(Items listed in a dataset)
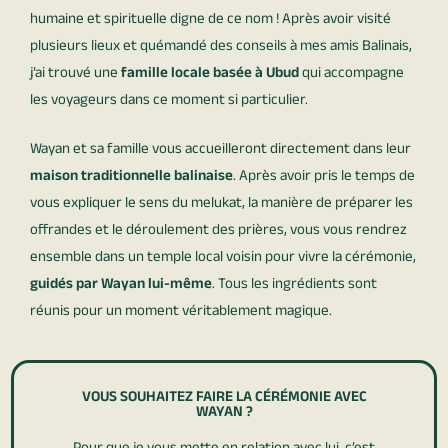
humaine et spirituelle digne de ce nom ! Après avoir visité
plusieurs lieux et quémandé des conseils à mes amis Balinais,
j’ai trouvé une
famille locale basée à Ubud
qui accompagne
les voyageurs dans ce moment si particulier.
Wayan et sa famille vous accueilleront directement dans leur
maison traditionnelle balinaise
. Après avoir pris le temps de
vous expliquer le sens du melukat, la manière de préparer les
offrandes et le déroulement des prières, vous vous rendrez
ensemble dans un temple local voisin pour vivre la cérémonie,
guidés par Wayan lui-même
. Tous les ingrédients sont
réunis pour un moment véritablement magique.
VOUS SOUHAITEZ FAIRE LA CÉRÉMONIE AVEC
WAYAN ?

...

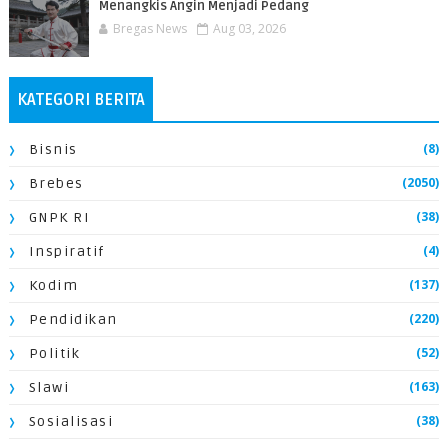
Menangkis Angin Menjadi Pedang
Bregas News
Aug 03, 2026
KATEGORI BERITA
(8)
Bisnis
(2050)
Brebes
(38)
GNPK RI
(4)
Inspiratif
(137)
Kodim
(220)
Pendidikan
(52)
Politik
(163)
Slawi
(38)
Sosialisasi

==

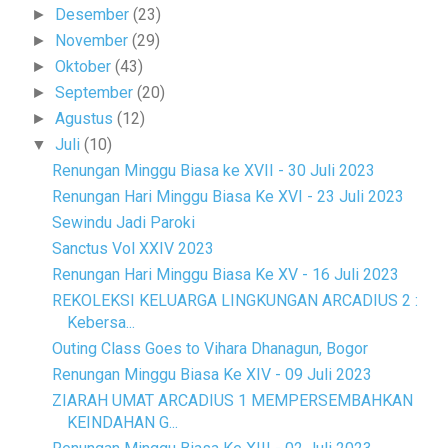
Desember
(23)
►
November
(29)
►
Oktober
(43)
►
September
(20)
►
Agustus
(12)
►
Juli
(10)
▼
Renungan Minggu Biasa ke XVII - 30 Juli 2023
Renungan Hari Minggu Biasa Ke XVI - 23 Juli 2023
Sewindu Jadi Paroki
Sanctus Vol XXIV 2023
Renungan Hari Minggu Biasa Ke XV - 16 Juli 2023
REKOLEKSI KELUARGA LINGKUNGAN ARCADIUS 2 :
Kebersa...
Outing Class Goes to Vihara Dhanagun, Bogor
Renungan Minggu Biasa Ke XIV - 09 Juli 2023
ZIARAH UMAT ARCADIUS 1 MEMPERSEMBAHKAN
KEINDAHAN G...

▶ [Exercise objective] Reprint exactly the lines above that start at the one with "humaine et spirituelle" and end at the one with "maison traditionnelle balinaise", keeping both and adding none.

▶ [The answer]
humaine et spirituelle digne de ce nom ! Après avoir visité
plusieurs lieux et quémandé des conseils à mes amis Balinais,
j’ai trouvé une
famille locale basée à Ubud
qui accompagne
les voyageurs dans ce moment si particulier.
Wayan et sa famille vous accueilleront directement dans leur
maison traditionnelle balinaise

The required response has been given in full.